Ja, an was denke ich?
Würde ich an meine Eltern denken, sähe ich ihren Tod wieder einmal. 
Ich versuche, mich auf die lieblichen Erinnerungen zu konzentrieren, die mir noch irgendwie im Gedächtnis geblieben sind. Die mit jeder Sekunde, die ich auf dieser Erde verweilen davonfliegen, wie die Samen einer Blüte. Ganz langsam, ohne dass ich es merke, und irgendwann vergesse ich, wie sie aussahen, ihre Stimmen und die kleinen Vertraulichkeiten. 

Duftendes Gras, eine Kinderschaukel aus Holz in einem mittelgroßen Garten. Eine Stimme, die nach mir ruft, glockenhell und so furchtbar vertraut, dass mein Körper sich schmerzhaft zusammenziehen möchte. Ich versuche krampfhaft, mir ihre Gesichter vor mein geistiges Auge zu rufen, aber da ist nichts, nur verschwommene Farbe und ein leerer Fleck, Augen, die unwirklich und ausgedacht wirken. Ein Stachel reißt den kleinen Teil meines Herzen auf und erfreut sich an dem Blut, dass an ihm herabläuft.

"Pearl?", höre ich Leander sagen und tauche aus meinen, eben wiedergefundenen, Gedanken auf.

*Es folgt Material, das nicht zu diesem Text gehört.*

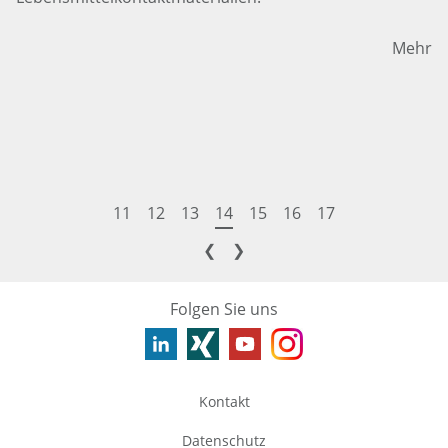
Mehr
11
12
13
14
15
16
17
❮
❯
Folgen Sie uns
Kontakt
Datenschutz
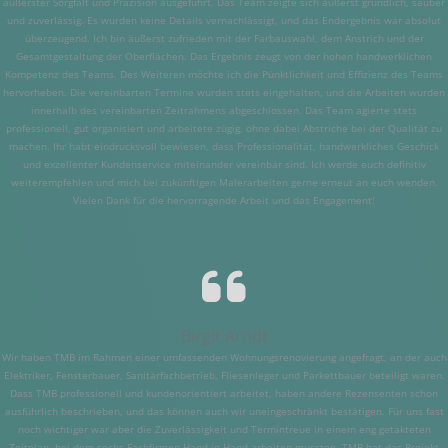
äußerster Sorgfalt und Präzision ausgeführt. Das Team zeigte sich äußerst gründlich, sauber
und zuverlässig. Es wurden keine Details vernachlässigt, und das Endergebnis war absolut
überzeugend. Ich bin äußerst zufrieden mit der Farbauswahl, dem Anstrich und der
Gesamtgestaltung der Oberflächen. Das Ergebnis zeugt von der hohen handwerklichen
Kompetenz des Teams. Des Weiteren möchte ich die Pünktlichkeit und Effizienz des Teams
hervorheben. Die vereinbarten Termine wurden stets eingehalten, und die Arbeiten wurden
innerhalb des vereinbarten Zeitrahmens abgeschlossen. Das Team agierte stets
professionell, gut organisiert und arbeitete zügig, ohne dabei Abstriche bei der Qualität zu
machen. Ihr habt eindrucksvoll bewiesen, dass Professionalität, handwerkliches Geschick
und exzellenter Kundenservice miteinander vereinbar sind. Ich werde euch definitiv
weiterempfehlen und mich bei zukünftigen Malerarbeiten gerne erneut an euch wenden.
Vielen Dank für die hervorragende Arbeit und das Engagement!
Birgit Arndt
Wir haben TMB im Rahmen einer umfassenden Wohnungsrenovierung angefragt, an der auch
Elektriker, Fensterbauer, Sanitärfachbetrieb, Fliesenleger und Parkettbauer beteiligt waren.
Dass TMB professionell und kundenorientiert arbeitet, haben andere Rezensenten schon
ausführlich beschrieben, und das können auch wir uneingeschränkt bestätigen. Für uns fast
noch wichtiger war aber die Zuverlässigkeit und Termintreue in einem eng getakteten
Zeitplan, bei dem sechs Fachfirmen Hand in Hand arbeiten mussten. TMB hat das Projekt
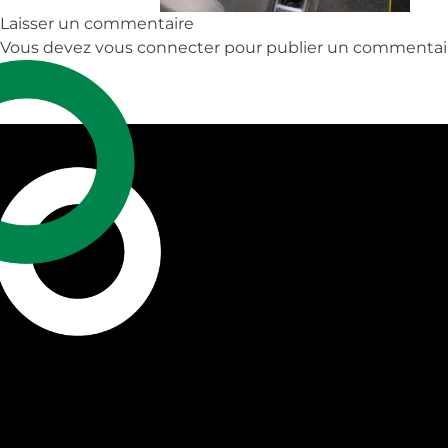
Laisser un commentaire
Vous devez
vous connecter
pour publier un commentai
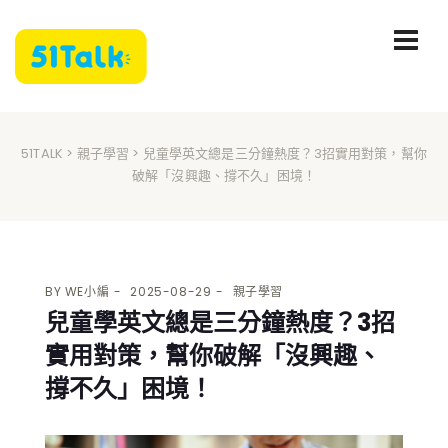
51TALK
>
親子學習
> 兒童學英文總是三分鐘熱度？3招實用對策，幫你
破解「沒興趣、撐不久」困境！
BY
WE小編
2025-08-29
親子學習
兒童學英文總是三分鐘熱度？3招
實用對策，幫你破解「沒興趣、
撐不久」困境！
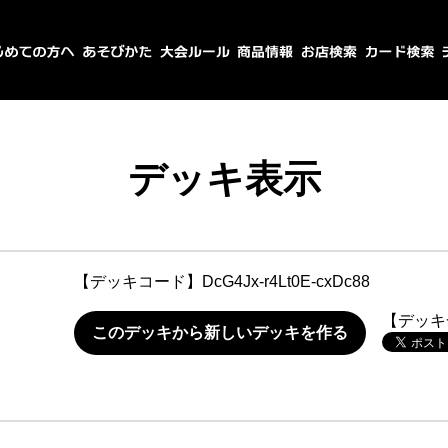
デッキ表示
【デッキコード】
DcG4Jx-r4Lt0E-cxDc88
【デッキ
このデッキから新しいデッキを作る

Vor mir erstreckt sich eine Tür aus Metall, wie eine Tresortür, die Verbrecher davon abhalten möchte, in ihr Inneres zu gelangen. Leander legt seine Hand auf eine freie, gekennzeichnete Stelle und mit einem leisen Klicken öffnet sich das Schloss.

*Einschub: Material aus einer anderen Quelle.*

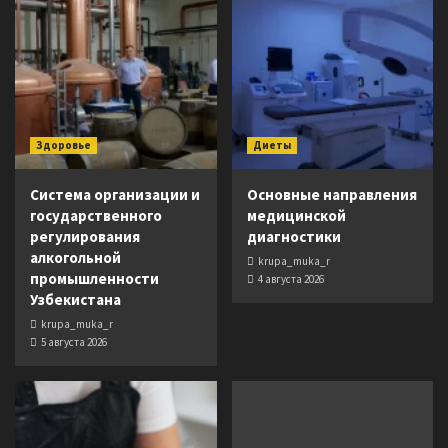
Здоровье
Диеты
Система организации и
Основные направления
государственного
медицинской
регулирования
диагностики
алкогольной
krupa_muka_r
промышленности
4 августа 2026
Узбекистана
krupa_muka_r
5 августа 2026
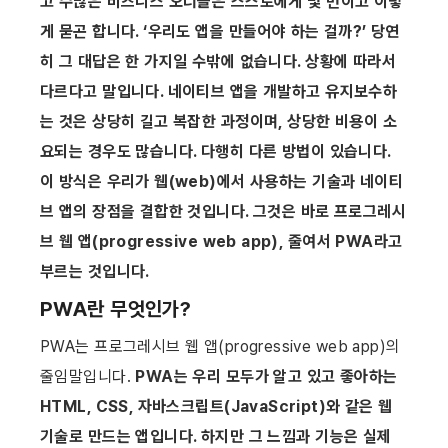
고 수많은 비즈니스 오너들은 스스로에게 몇 번이고 이렇
게 묻곤 합니다. ‘우리도 앱을 만들어야 하는 걸까?’ 당연
히 그 대답은 한 가지일 수밖에 없습니다. 상황에 따라서 
다르다고 말입니다. 네이티브 앱을 개발하고 유지보수하
는 것은 상당히 길고 복잡한 과정이며, 상당한 비용이 소
요되는 경우도 많습니다. 다행히 다른 방법이 있습니다. 
이 방식은 우리가 웹(web)에서 사용하는 기술과 네이티
브 앱의 장점을 결합한 것입니다. 그것은 바로 프로그레시
브 웹 앱(progressive web app), 줄여서 PWA라고 
부르는 것입니다.
PWA란 무엇인가?
PWA는 프로그레시브 웹 앱(progressive web app)의 
줄임말입니다. 
PWA는 우리 모두가 알고 있고 좋아하는 
HTML, CSS, 자바스크립트(JavaScript)와 같은 웹 
기술로 만드는 앱입니다. 하지만 그 느낌과 기능은 실제 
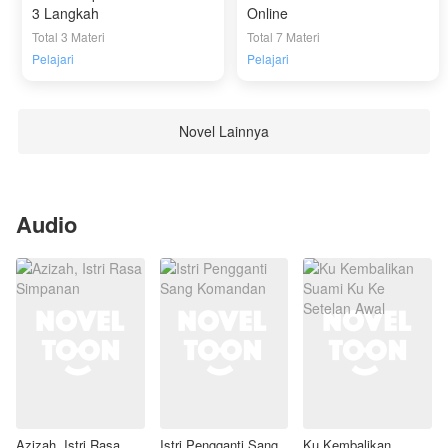
3 Langkah
Online
Total 3 Materi
Total 7 Materi
Pelajari
Pelajari
Novel Lainnya
Audio
Azizah, Istri Rasa
Istri Pengganti Sang
Ku Kembalikan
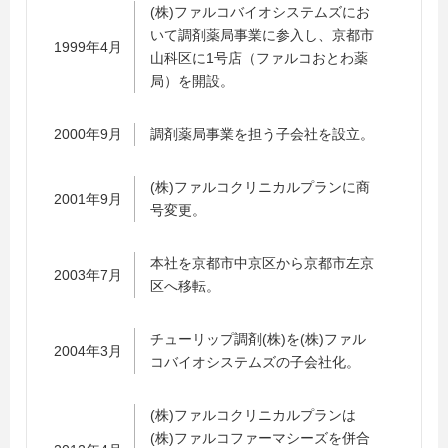
(株)ファルコバイオシステムズにお
いて調剤薬局事業に参入し、京都市
1999年4月
山科区に1号店（ファルコおとわ薬
局）を開設。
2000年9月
調剤薬局事業を担う子会社を設立。
(株)ファルコクリニカルプランに商
2001年9月
号変更。
本社を京都市中京区から京都市左京
2003年7月
区へ移転。
チューリップ調剤(株)を(株)ファル
2004年3月
コバイオシステムズの子会社化。
(株)ファルコクリニカルプランは
(株)ファルコファーマシーズを併合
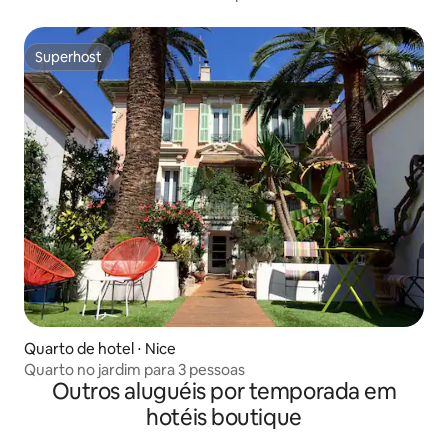
Superhost
Superhost
Quarto de hotel ⋅ Nice
Quarto no jardim para 3 pessoas
Outros aluguéis por temporada em
hotéis boutique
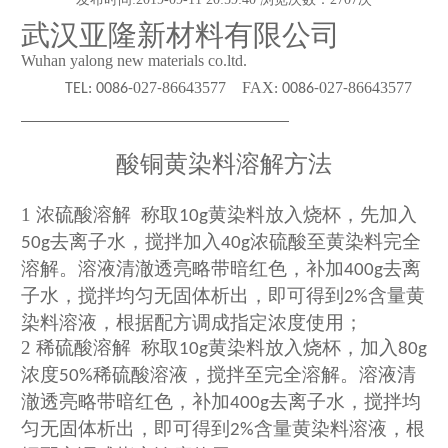
武汉亚隆新材料
有限公司
Wuhan yalong new materials co.ltd.
0
27
86643577
FAX
0
27
86643577
TEL:
0086-
-
:
0086-
-
酸铜黄染料溶解方法
1
浓硫酸溶解 称取
黄染料放入烧杯，先加入
10g
去离子水，搅拌加入
浓硫酸至黄染料完全
50g
40g
溶解。溶液清澈透亮略带暗红色，补加
去离
400g
子水，搅拌均匀无固体析出，即可得到
含量黄
2%
染料溶液，根据配方调成指定浓度使用；
2
稀硫酸溶解 称取
黄染料放入烧杯，加入
10g
80g
浓度
稀硫酸溶液，搅拌至完全溶解。溶液清
50%
澈透亮略带暗红色，补加
去离子水，搅拌均
400g
匀无固体析出，即可得到
含量黄染料溶液，根
2%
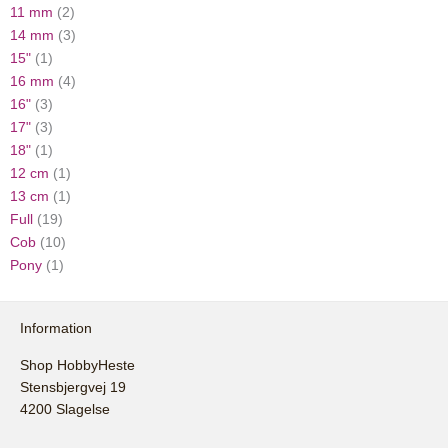
11 mm
(2)
14 mm
(3)
15"
(1)
16 mm
(4)
16"
(3)
17"
(3)
18"
(1)
12 cm
(1)
13 cm
(1)
Full
(19)
Cob
(10)
Pony
(1)
Information
Shop HobbyHeste
Stensbjergvej 19
4200 Slagelse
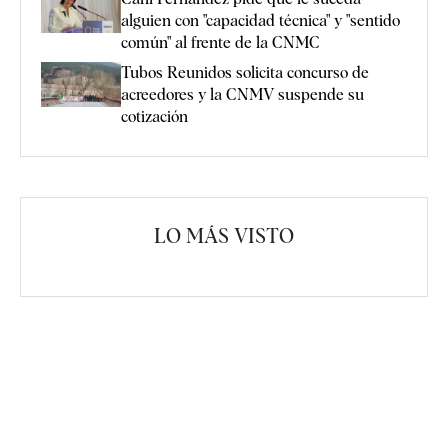
alguien con "capacidad técnica" y "sentido
común" al frente de la CNMC
Tubos Reunidos solicita concurso de
acreedores y la CNMV suspende su
cotización
LO MÁS VISTO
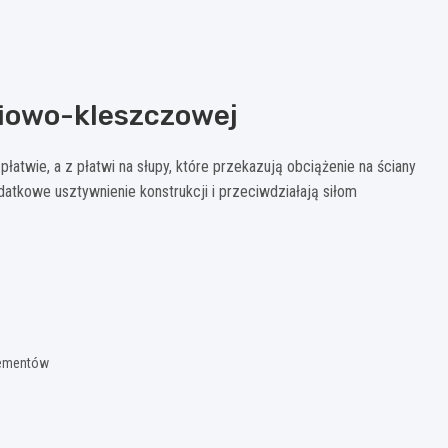
wiowo-kleszczowej
łatwie, a z płatwi na słupy, które przekazują obciążenie na ściany
datkowe usztywnienie konstrukcji i przeciwdziałają siłom
lementów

Bevor ich mich über die Fortschritte der Technik freuen kann, zieht mich eine warme Hand mit sich.

Fast wäre ich über die Kante am Boden gestolpert, weil es so dunkel in diesem Raum ist. Noch nicht einmal die schemenhaften Umrisse meiner Kameraden wollen sich blicken lassen. Ich starre in die Dunkelheit und weiß noch nicht einmal, ob meine Augen geschlossen oder geöffnet sind. Eine bleierne Panik legt sich über meine Haut.

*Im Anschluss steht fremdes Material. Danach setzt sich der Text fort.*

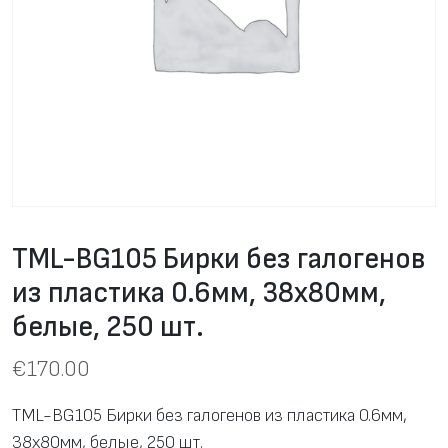
TML-BG105 Бирки без галогенов
из пластика 0.6мм, 38х80мм,
белые, 250 шт.
€
170.00
TML-BG105 Бирки без галогенов из пластика 0.6мм,
38х80мм, белые, 250 шт.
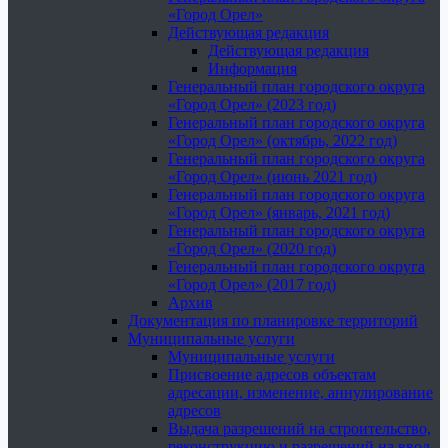
«Город Орел»
Действующая редакция
Действующая редакция
Информация
Генеральный план городского округа
«Город Орел» (2023 год)
Генеральный план городского округа
«Город Орел» (октябрь, 2022 год)
Генеральный план городского округа
«Город Орел» (июнь 2021 год)
Генеральный план городского округа
«Город Орел» (январь, 2021 год)
Генеральный план городского округа
«Город Орел» (2020 год)
Генеральный план городского округа
«Город Орел» (2017 год)
Архив
Документация по планировке территорий
Муниципальные услуги
Муниципальные услуги
Присвоение адресов объектам
адресации, изменение, аннулирование
адресов
Выдача разрешений на строительство,
реконструкцию и разрешений на ввод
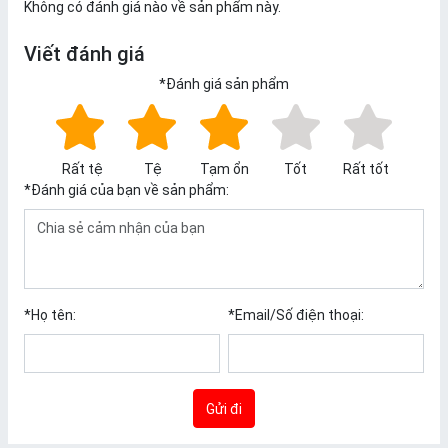
Không có đánh giá nào về sản phẩm này.
Viết đánh giá
*
Đánh giá sản phẩm
Rất tệ
Tệ
Tạm ổn
Tốt
Rất tốt
*
Đánh giá của bạn về sản phẩm:
*
Họ tên:
*
Email/Số điện thoại:
Gửi đi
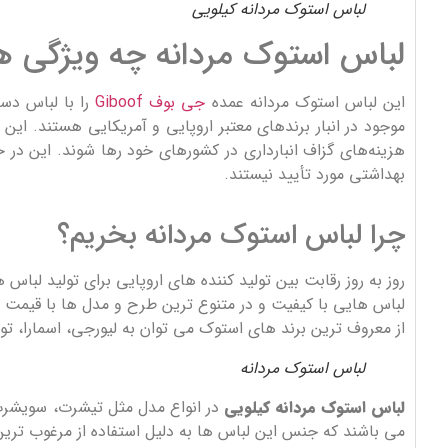
لباس استوک مردانه کیلویی
لباس استوک مردانه چه ویژگی ها
این لباس استوک مردانه عمده
جی بوف Giboof
را با لباس دست
موجود در انبار برندهای معتبر اروپایی و آمریکایی هستند. این
هزینه‌های گزاف انبارداری در کشورهای خود رها شوند. این در 
بهداشتی مورد تأیید نیستند.
چرا لباس استوک مردانه بخریم؟
روز به روز رقابت بین تولید کننده های اروپایی برای تولید ل
لباس هایی با کیفیت و در متنوع ترین طرح و مدل ها با قیمت
از معروف ترین برند های استوک می توان به لیورجی، اسمارا، تو
لباس استوک مردانه
لباس استوک مردانه کیلویی
در انواع مدل مثل تیشرت، سویشرت،
می باشند که جنس این لباس ها به دلیل استفاده از مرغوب ترین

Leander bewegt sich geräuschvoll, bis er an einen Tisch schlägt. Er flucht leise vor sich hin, offenbar auf der Suche nach etwas. Mit einem Geräusch fällt die Tür ins Schloss.

Könnte man das Angst nennen?
Im Dunkeln zu stehen, ohne Licht?
Ich weiß, dass ich hier sicher bin, dass alles okay ist, jemand neben mir steht, aber die Dunkelheit ist schwerer als das Metall der Tür, erdrückender. 
Irgendetwas schleicht sich meine Kehle entlang. Metallisch, rau, wie Messerspitzen die nur nach einer Stelle suchen, an der sie mich am Besten verletzten können.

Was ist, wenn Leander das Licht anmacht und vor mir eine verzerrte Fratze derer steht, die uns jagen wollen? Wenn meine Wut und meine Rachsucht endlich Gestalt angenommen haben und nur in der Schwärze vor uns wartet, meinen Körper zu zerfleischen?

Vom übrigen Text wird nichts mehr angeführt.